Lines had formed, longer than before, souls standing in quiet determination before the Long Walk. Pyre watched one woman step onto the bridge, her posture rigid, her gaze fixed forward.

For a moment, Marrowsven came to mind.

She must have been desperate, Pyre thought. And then the realization settled in, heavy and undeniable. That’s why the Shepherd sits there. Not to watch the Font—but to intercept the ones who were about to break.

After Sister Halcyon’s brief instructions, they took their places around the Font.

Pyre lowered himself into a seated position, hands resting loosely on his knees, and closed his eyes.

The Font’s pressure rolled over him, familiar now.

As his Anima began to refill, he let his thoughts drift back to the fight—to the way his Defiance had refused to let him fall, long after caution and sense had vanished. He felt a sharp stab of embarrassment at the memory. Not because he had pushed himself, but because he hadn’t noticed when pushing had shifted into recklessness.

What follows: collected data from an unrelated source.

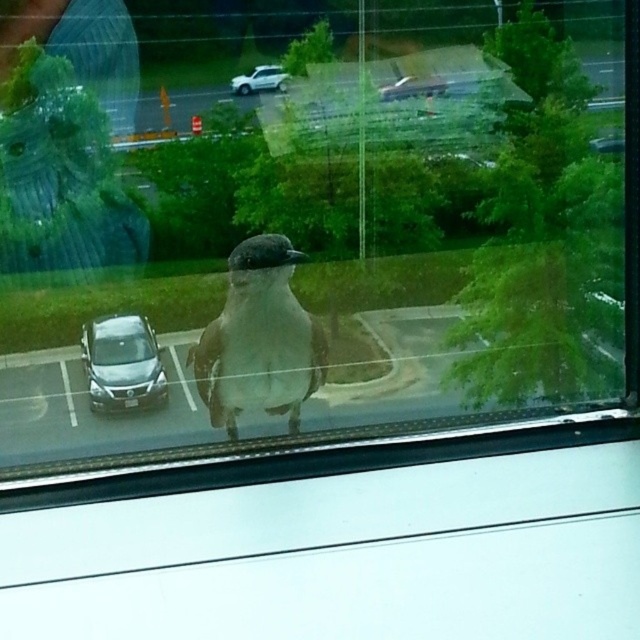 The image size is (640, 640). What do you see at coordinates (122, 364) in the screenshot?
I see `satin silver car at lower left` at bounding box center [122, 364].

Between point (152, 385) and point (250, 81), which one is positioned behind?

The point (152, 385) is behind.

You are a GUI agent. You are given a task and a screenshot of the screen. Output one action in this format:
    pyautogui.click(x=<x>, y=<y>)
    Task: Click on the satin silver car at lower left
    The height and width of the screenshot is (640, 640).
    Given the screenshot: What is the action you would take?
    pyautogui.click(x=122, y=364)

Which of these two, gray matte bird at center or white matte car at center, stands shorter?

white matte car at center

Does gray matte bird at center appear under white matte car at center?

Yes, gray matte bird at center is below white matte car at center.

Who is more forward, (x=262, y=234) or (x=246, y=76)?

Point (x=262, y=234) is in front.

I want to click on gray matte bird at center, so click(259, 339).

What do you see at coordinates (259, 339) in the screenshot? I see `gray matte bird at center` at bounding box center [259, 339].

Does gray matte bird at center appear on the left side of satin silver car at lower left?

Incorrect, gray matte bird at center is not on the left side of satin silver car at lower left.

The image size is (640, 640). I want to click on gray matte bird at center, so click(x=259, y=339). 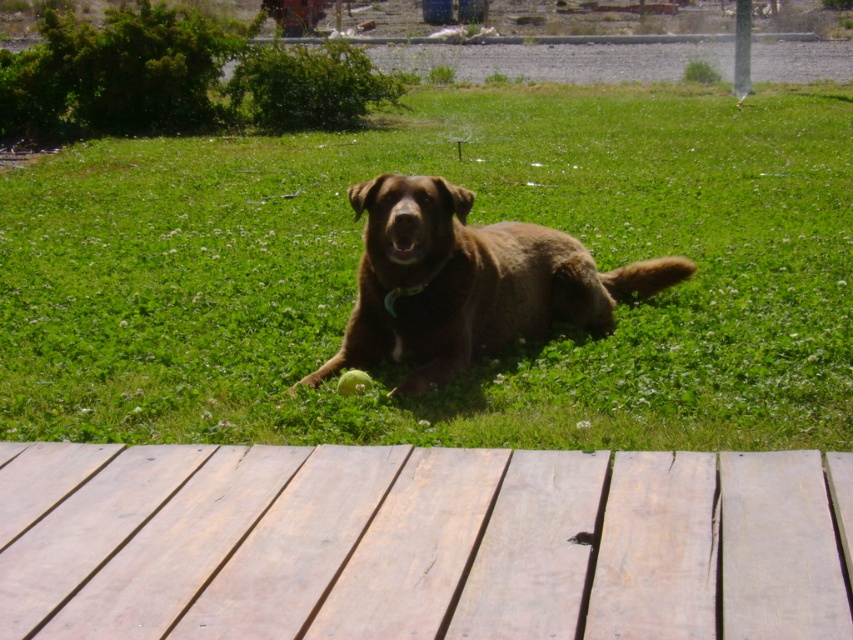 You are a gardener who wants to place a new flower pot between the light brown wooden deck at lower center and the brown furry dog at center. Considering their widths, which object should you place the flower pot closer to to ensure it fits?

Next time, he told himself, I’ll be aware of it.

When Pyre finally opened his eyes, the people before the Font had thinned. Kesh remained seated, deep in meditation, his expression serene. Balefor stood several paces away, watching the Font with his arms crossed, mane stirring faintly in the unseen current of power.

Pyre rose and joined the lion-man.

“Good, you’re finished,” Balefor said, his gaze fixed on the souls lined up for the Long Walk. He turned to Pyre. “I’m ready.”

“Ready?”

“I’ve decided to take you up on your offer. I’d like to see this manor. Could we go there now?”

“I don’t see why not.”

“Good.”

Pyre glanced toward Kesh. “What about him?”

“I’ve tried to gently nudge him out of his meditation. He seems to be deeper than ever.”

Pyre studied Kesh more closely. He still maintained his smile, yet dried tears now marked his cheeks.

“Maybe we leave him for now,” Pyre said at last.

“Yes, perhaps that’s better.” Balefor looked around, taking in the gathering souls, the hum of activity around the Font of Eternity, the subtle tension that now underlay everything. “So, the manor—how do we get there?”

Pyre turned east, already feeling the familiar pull of the road that led past the Hollow. “This way.”